Quick Investing Tip: When to Invest

January 25, 2008
By Clever Dude
- Leave a Comment

Over the last 2 weeks, I’ve resisted selling off my mutual funds and ETFs (I don’t hold individual stocks) after watching all the value gained in 2007 plummet and even go negative. Here’s one mantra that I’m constantly reinforcing into my head:

Buy Low, Sell High

One problem with us investors is that we get in a panic. We honestly won’t know how low prices will go or when they’ll start climbing again, but I want to remind you that in all likelihood, prices will go back up again. Of course major catastrophes could affect the number of months or years it would take to recoup your losses, but for me, I’m young (29) and can take the heat. I have no plans on pulling out our investments until we retire, so I’m only marginally worried about a total loss of my invested dollars.
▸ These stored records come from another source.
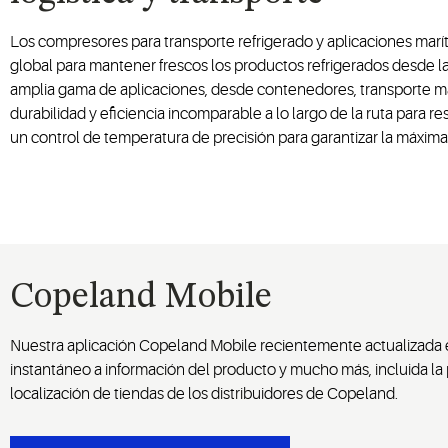
Los compresores para transporte refrigerado y aplicaciones marí
global para mantener frescos los productos refrigerados desde la
amplia gama de aplicaciones, desde contenedores, transporte m
durabilidad y eficiencia incomparable a lo largo de la ruta para res
un control de temperatura de precisión para garantizar la máxima 
Copeland Mobile
Nuestra aplicación Copeland Mobile recientemente actualizada e
instantáneo a información del producto y mucho más, incluida la 
localización de tiendas de los distribuidores de Copeland.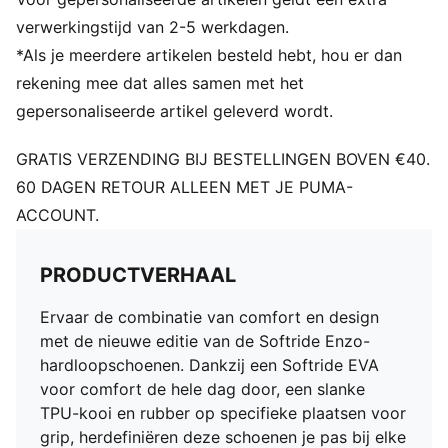
verwerkingstijd van 2-5 werkdagen.
*Als je meerdere artikelen besteld hebt, hou er dan
rekening mee dat alles samen met het
gepersonaliseerde artikel geleverd wordt.
GRATIS VERZENDING BIJ BESTELLINGEN BOVEN €40.
60 DAGEN RETOUR ALLEEN MET JE PUMA-
ACCOUNT.
PRODUCTVERHAAL
Ervaar de combinatie van comfort en design
met de nieuwe editie van de Softride Enzo-
hardloopschoenen. Dankzij een Softride EVA
voor comfort de hele dag door, een slanke
TPU-kooi en rubber op specifieke plaatsen voor
grip, herdefiniëren deze schoenen je pas bij elke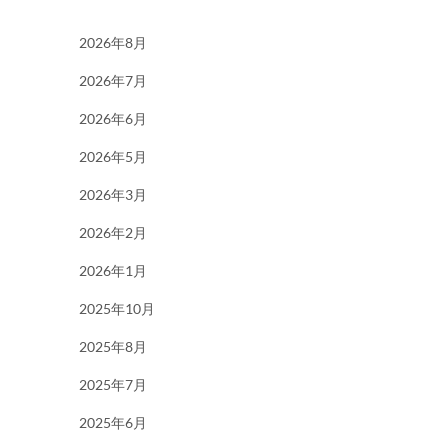
2026年8月
2026年7月
2026年6月
2026年5月
2026年3月
2026年2月
2026年1月
2025年10月
2025年8月
2025年7月
2025年6月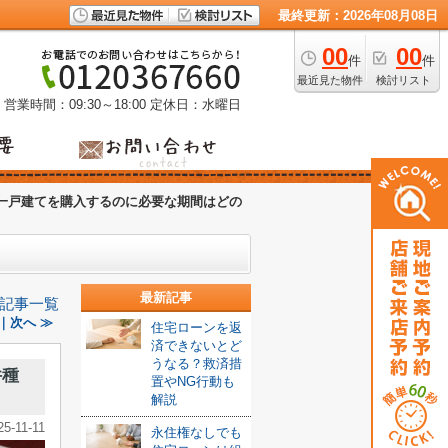
最終更新：2026年08月08日
00
00
件
件
最近見た物件
検討リスト
営業時間：09:30～18:00
定休日：水曜日
一戸建てを購入するのに必要な期間はどの
最新記事
記事一覧
｜次へ ≫
住宅ローンを返
済できないとど
うなる？救済措
件種
置やNG行動も
解説
25-11-11
永住権なしでも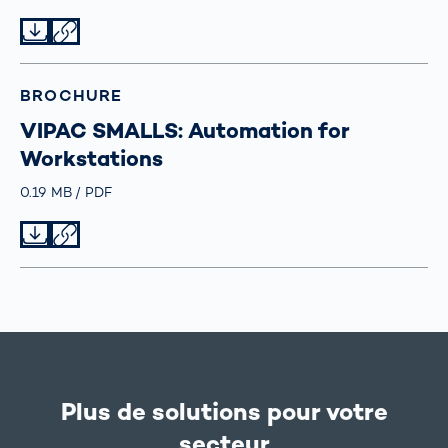
Datei herunterladen
Datei teilen
BROCHURE
VIPAC SMALLS: Automation for
Workstations
Größe
0.19 MB
Typ
PDF
Datei herunterladen
Datei teilen
Plus de solutions pour votre
secteur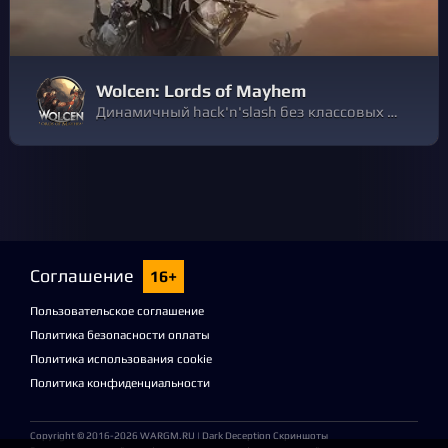
Wolcen: Lords of Mayhem
Динамичный hack'n'slash без классовых ограничений. Выберите свой путь по мере повышения уровня и играйте своим персонажем так, как хотите! Исследуйте этот разрушенный и испорченный мир, чтобы раскрыть его древние секреты и скрытые истины.
Соглашение
16+
Пользовательское соглашение
Политика безопасности оплаты
Политика использования cookie
Политика конфиденциальности
Copyright © 2016-2026
WARGM.RU
| Dark Deception Скриншоты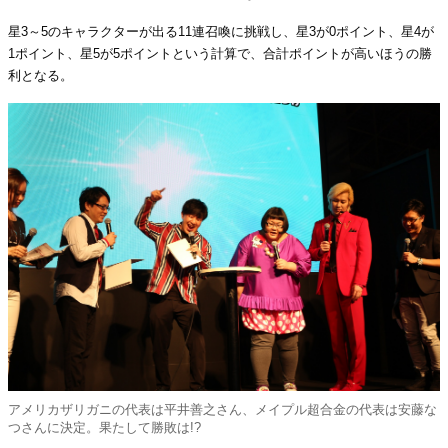
星3～5のキャラクターが出る11連召喚に挑戦し、星3が0ポイント、星4が
1ポイント、星5が5ポイントという計算で、合計ポイントが高いほうの勝
利となる。
アメリカザリガニの代表は平井善之さん、メイプル超合金の代表は安藤な
つさんに決定。果たして勝敗は!?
That’s also why I only invest in funds, not individual stocks. There’s far less likelihood that an entire fund will go bankrupt unless the manager did some very naughty things (how often do funds go “out of business”? Help?) compared to a single stock.

So when the market was taking a nosedive on Wednesday, I put in order for 75 shares of PBW. Unfortunately, it pulled back up before it hit my price point, so I didn’t get it for $19 per share. The order is good for 60 days, and it takes a lot of control to not bump up the offer price just to “buy it now”. I’m forcing myself to wait and see.

Reader Interactions

Comments

  1. RacerX says

    January 25, 2008 at 5:23 pm

    Good tips. For most investors, they are better of investing in an index fund.If you are going to buy individual stocks, only buy what you know.

    Reply
  2. Four Pillars says

    January 27, 2008 at 12:16 am

    Good advice – there is nothing wrong with re-tooling your asset allocation if necessary but not during a market panic.

    Mike

    Reply
  3. Writer's Coin says

    January 28, 2008 at 10:50 am

    I would advise against any sort of timing strategy to investing. Instead, I think the best way is to set up an automatic schedule that “forces” you to invest at regular intervals, no matter what the market is doing. It removes a lot of the stress and makes you impervious to the never-ending chatter of the market.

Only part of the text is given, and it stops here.